Encore plus ridé que Musenge, l’Ogier à la longue moustache grise abritait sous la visière de son casque une paire de grands yeux d’obsidienne. Avant la naissance du père de Karede, voire de son grand-père, il était déjà Jardinier.

— Nous n’avons ni cible ni piste… Autant essayer d’attraper le vent avec un filet.

Melitene reprit son sérieux et Musenge parvint à avoir l’air plus sinistre que l’Ogier – un sacré exploit.

En dix jours, leurs proies pouvaient avoir fait bien du chemin. Après avoir tenté l’esbroufe de Jehannah, le meilleur agent de la Tour Blanche ne serait pas assez bête pour foncer tout droit vers l’est.
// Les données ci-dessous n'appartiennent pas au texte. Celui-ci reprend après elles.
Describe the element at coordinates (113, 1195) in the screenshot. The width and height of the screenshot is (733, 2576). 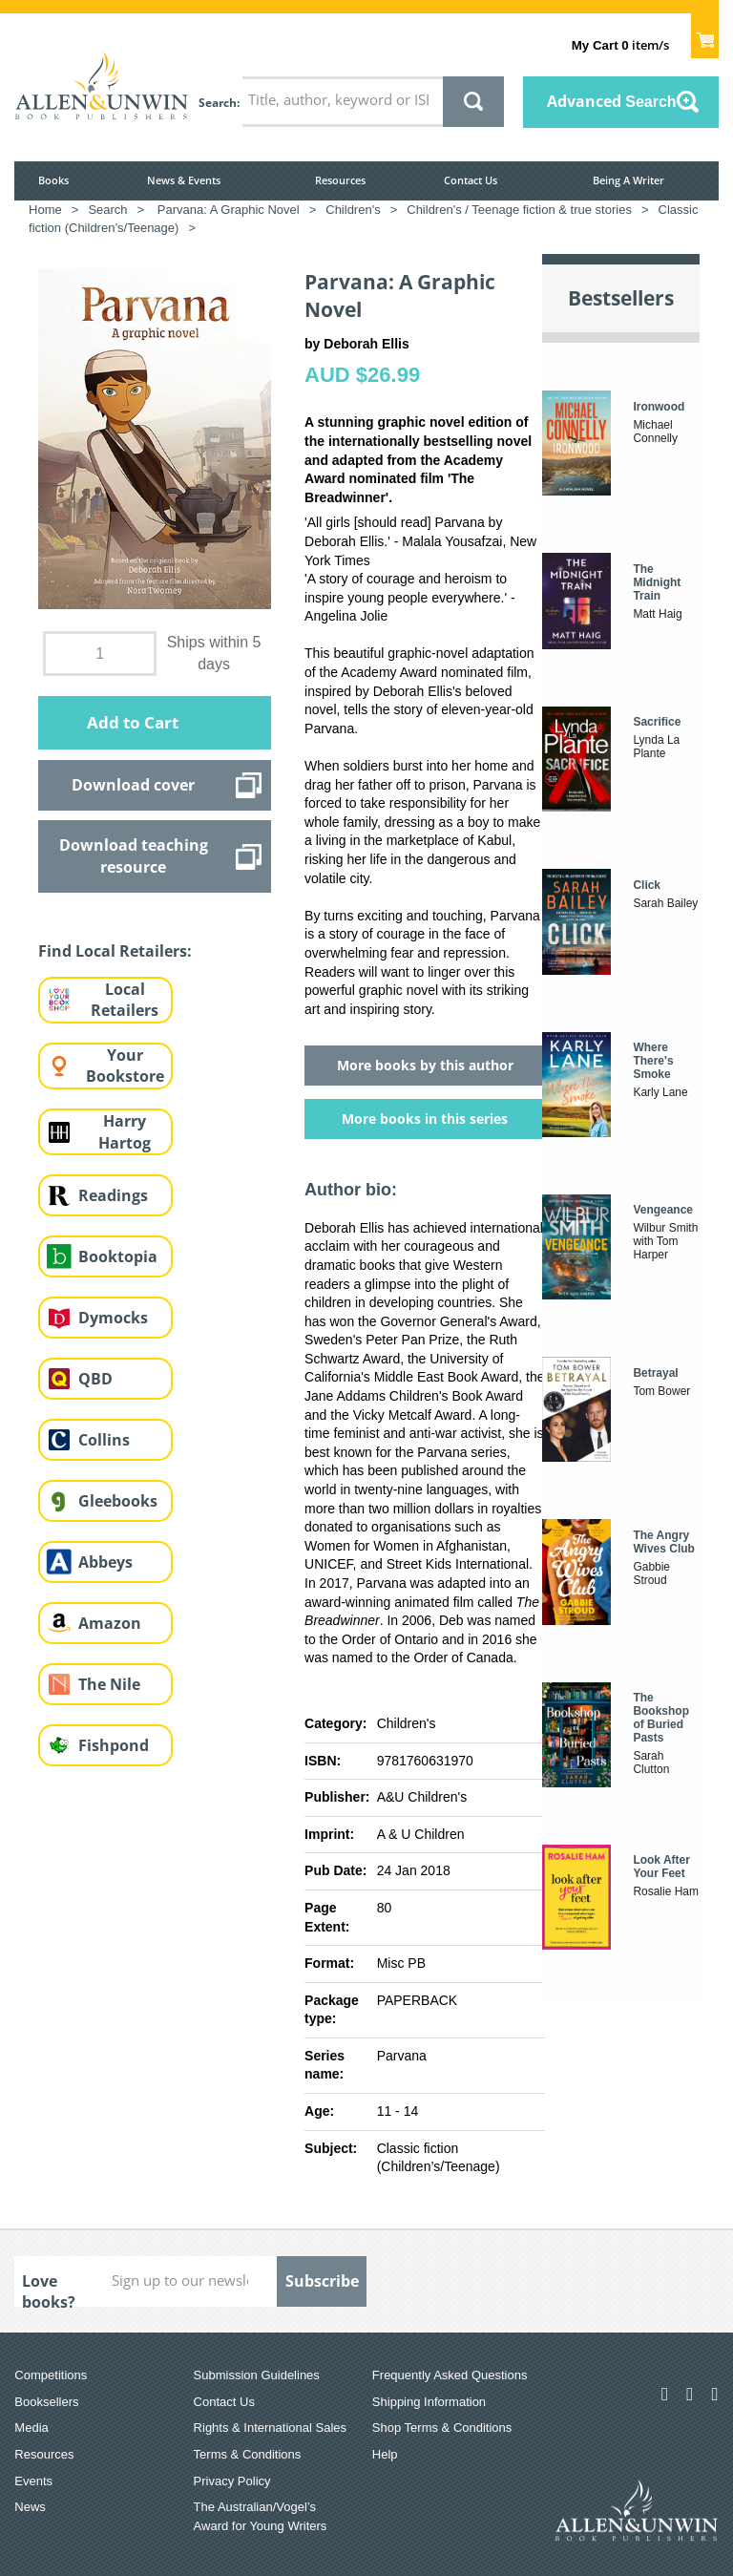
I see `Readings` at that location. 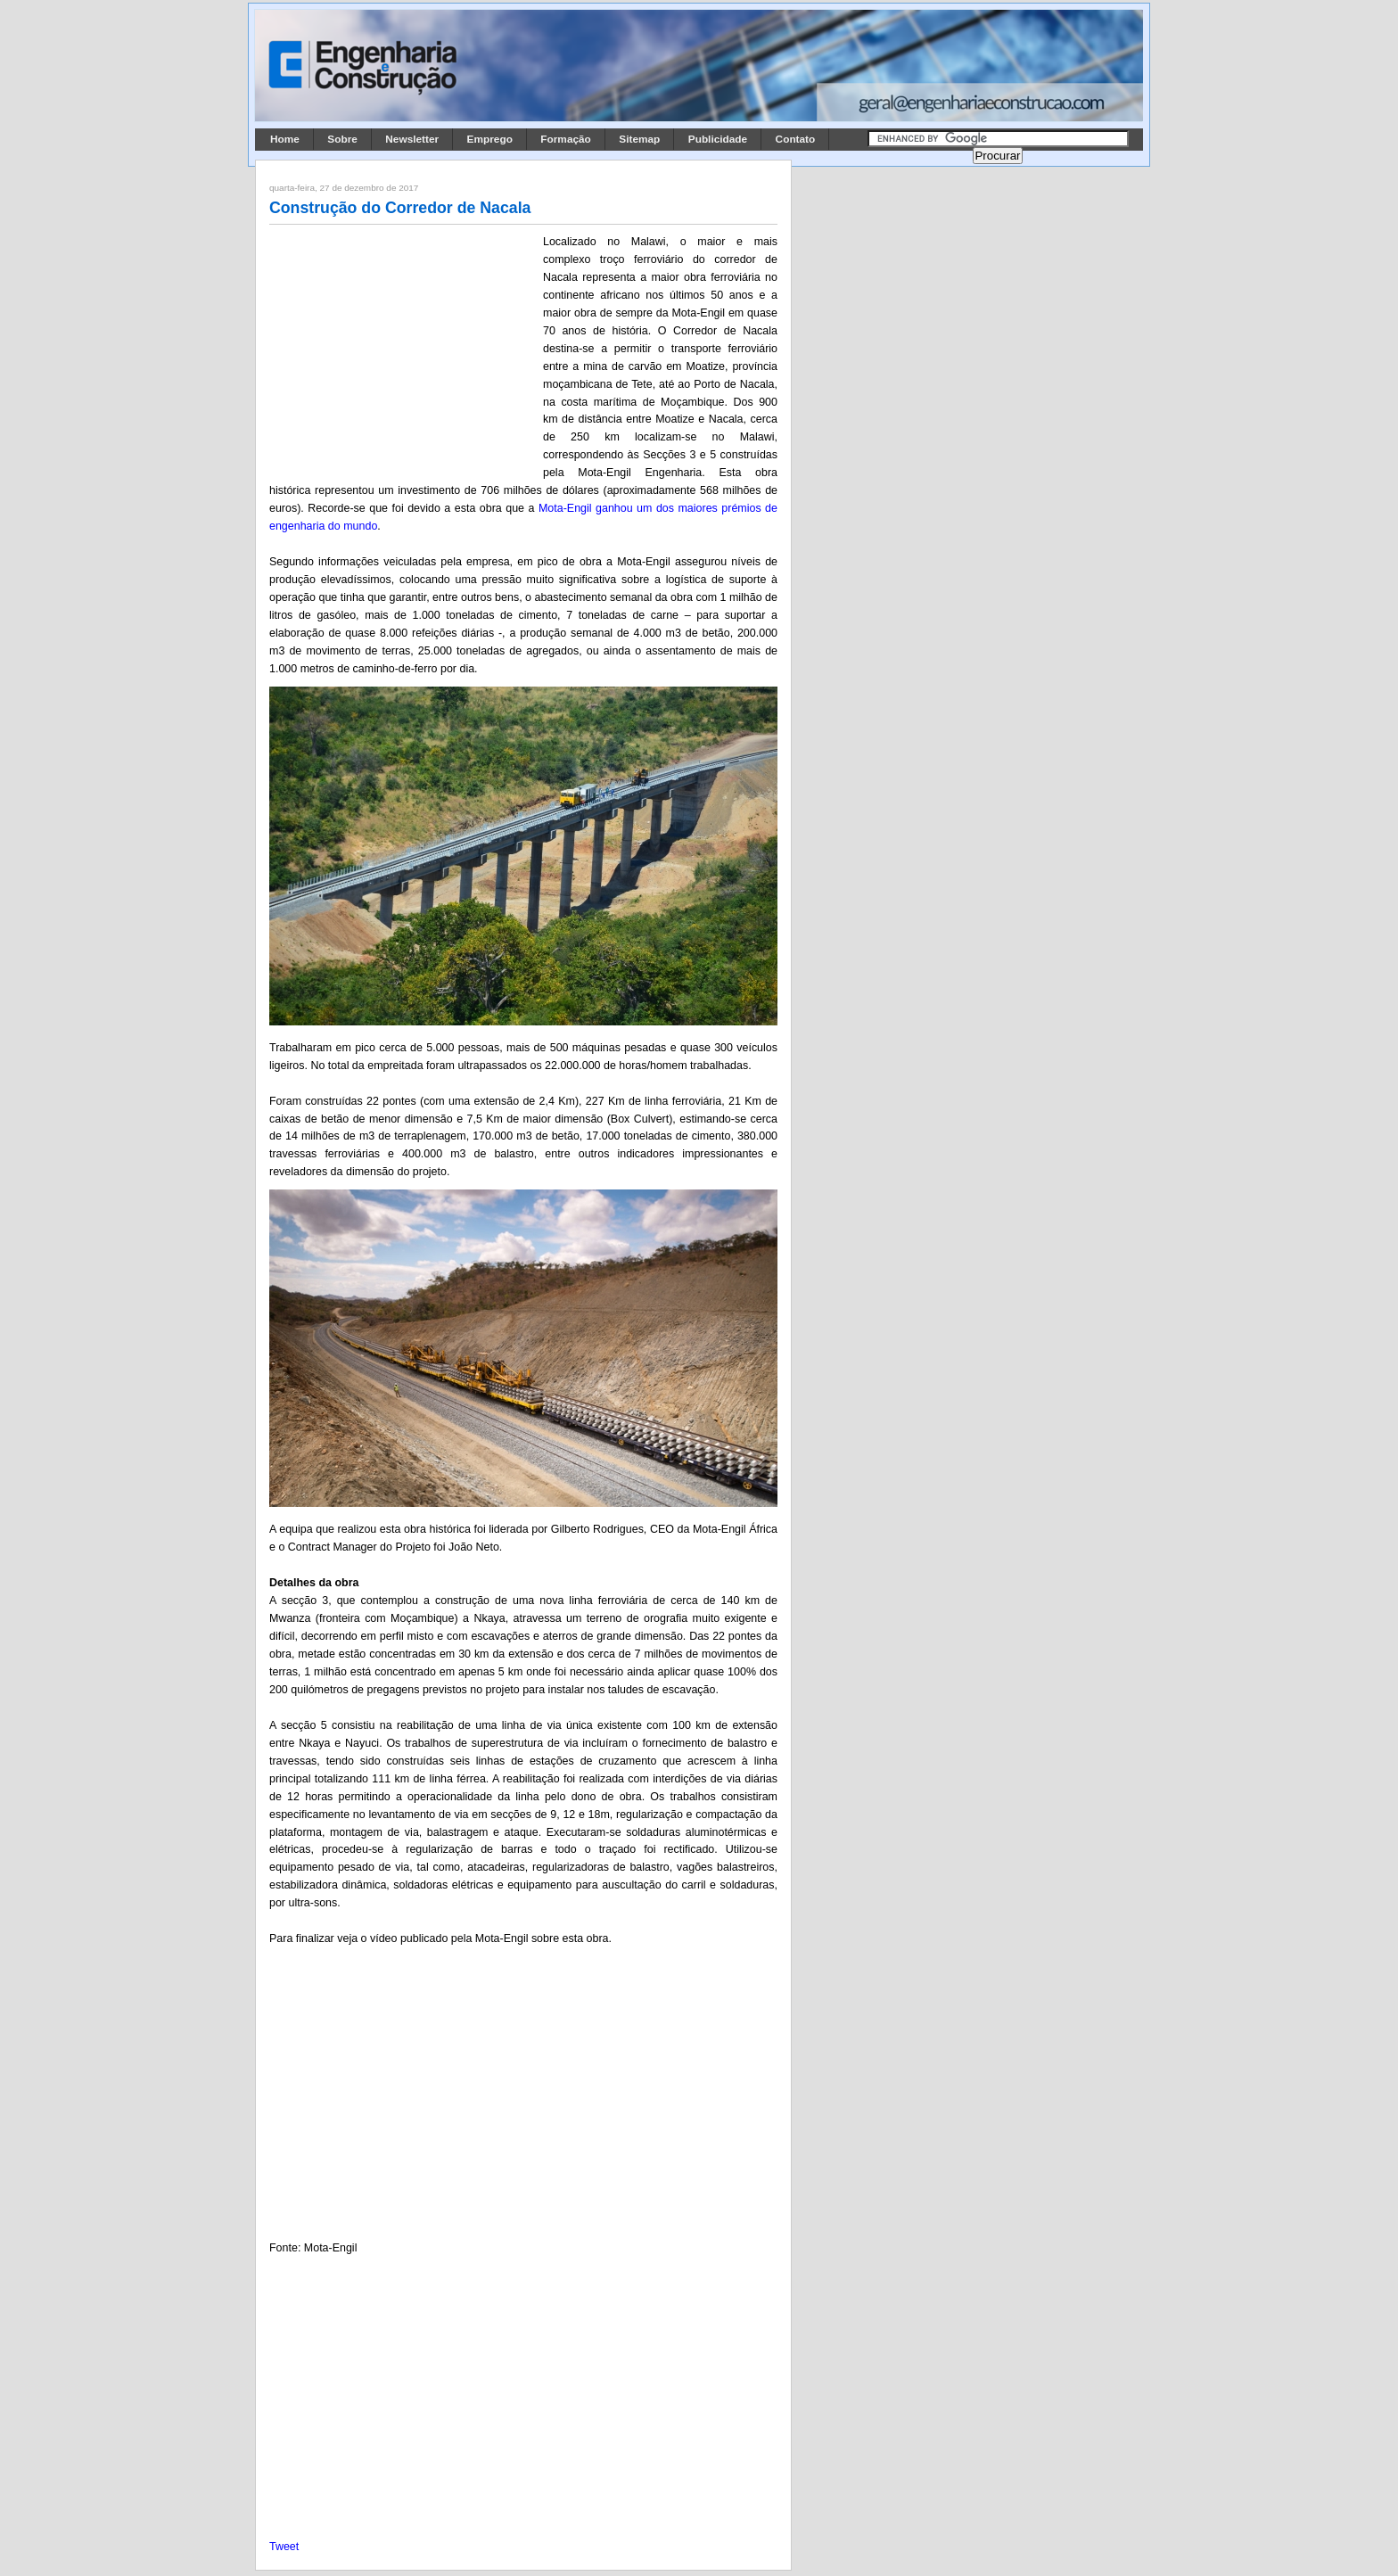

Pareillement, il aurait l’intelligence de ne pas trop s’approcher du nord. Cela dit, ça laissait un très vaste territoire à explorer – sans compter qu’il grandissait chaque jour.

— Si on en est là, dit Karede, il est temps de déployer nos filets. En la jouant fine, bien entendu.

Musenge et Hartha approuvèrent du chef. Pour les Gardes de la Mort, ce qui devait être fait devait l’être. Même s’il s’agissait de capturer le vent.